Copy out the whole listing exactly as given. Skip the pictures.

[Data for this task — start]

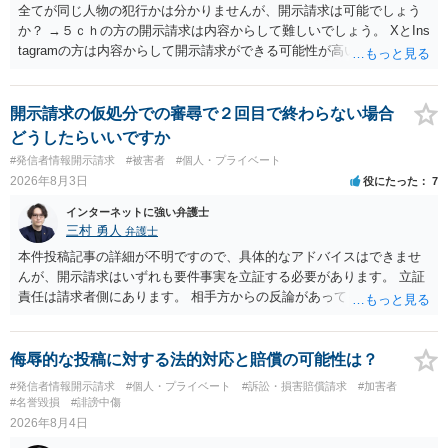
全てが同じ人物の犯行かは分かりませんが、開示請求は可能でしょう
か？ →５ｃｈの方の開示請求は内容からして難しいでしょう。 XとIns
tagramの方は内容からして開示請求ができる可能性が高いでしょう。
ただ、アカウントが削除されていると開示請求は失敗する可能性が高
いでしょう。７月中にアカウントが削除されている場合、今から進め
ても失敗する可能性が高いように思われます。 相手を特定できた場
開示請求の仮処分での審尋で２回目で終わらない場合
合、相手に全ての弁護士費用を負担させることは可能でしょうか？ →
どうしたらいいですか
訴訟外の交渉で相手方が認めれば負担させることができるでしょう。
#発信者情報開示請求
#被害者
#個人・プライベート
訴訟で判決となった場合は、実際の弁護士費用が認められる場合と認
2026年8月3日
役にたった
7
められない場合があり何ともいえないところでしょう。
インターネットに強い弁護士
三村 勇人
弁護士
本件投稿記事の詳細が不明ですので、具体的なアドバイスはできませ
んが、開示請求はいずれも要件事実を立証する必要があります。 立証
責任は請求者側にあります。 相手方からの反論があっても、裁判官が
要件事実を満たしていると判断すれば、補充は求められません。 相手
方が口頭で反論したのは、仮処分は迅速性が要求されるためです。 書
面での反論となれば、より遅延する可能性がございます。 また、本件
侮辱的な投稿に対する法的対応と賠償の可能性は？
はXのため、APのIPアドレスの保存期間の問題もございます。 開示請
#発信者情報開示請求
#個人・プライベート
#訴訟・損害賠償請求
#加害者
求は法律知識が不可欠ですが、それだけでは足りず、実務を踏まえた
#名誉毀損
#誹謗中傷
方法を選択することが重要です。
2026年8月4日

[Data for this task — finish]

** Answer to the problem **
全てが同じ人物の犯行かは分かりませんが、開示請求は可能でしょう
か？ →５ｃｈの方の開示請求は内容からして難しいでしょう。 XとIns
tagramの方は内容からして開示請求ができる可能性が高いでしょう。
ただ、アカウントが削除されていると開示請求は失敗する可能性が高
いでしょう。７月中にアカウントが削除されている場合、今から進め
ても失敗する可能性が高いように思われます。 相手を特定できた場
開示請求の仮処分での審尋で２回目で終わらない場合
合、相手に全ての弁護士費用を負担させることは可能でしょうか？ →
どうしたらいいですか
訴訟外の交渉で相手方が認めれば負担させることができるでしょう。
#発信者情報開示請求
#被害者
#個人・プライベート
訴訟で判決となった場合は、実際の弁護士費用が認められる場合と認
2026年8月3日
役にたった
7
められない場合があり何ともいえないところでしょう。
インターネットに強い弁護士
三村 勇人
弁護士
本件投稿記事の詳細が不明ですので、具体的なアドバイスはできませ
んが、開示請求はいずれも要件事実を立証する必要があります。 立証
責任は請求者側にあります。 相手方からの反論があっても、裁判官が
要件事実を満たしていると判断すれば、補充は求められません。 相手
方が口頭で反論したのは、仮処分は迅速性が要求されるためです。 書
面での反論となれば、より遅延する可能性がございます。 また、本件
侮辱的な投稿に対する法的対応と賠償の可能性は？
はXのため、APのIPアドレスの保存期間の問題もございます。 開示請
#発信者情報開示請求
#個人・プライベート
#訴訟・損害賠償請求
#加害者
求は法律知識が不可欠ですが、それだけでは足りず、実務を踏まえた
#名誉毀損
#誹謗中傷
方法を選択することが重要です。
2026年8月4日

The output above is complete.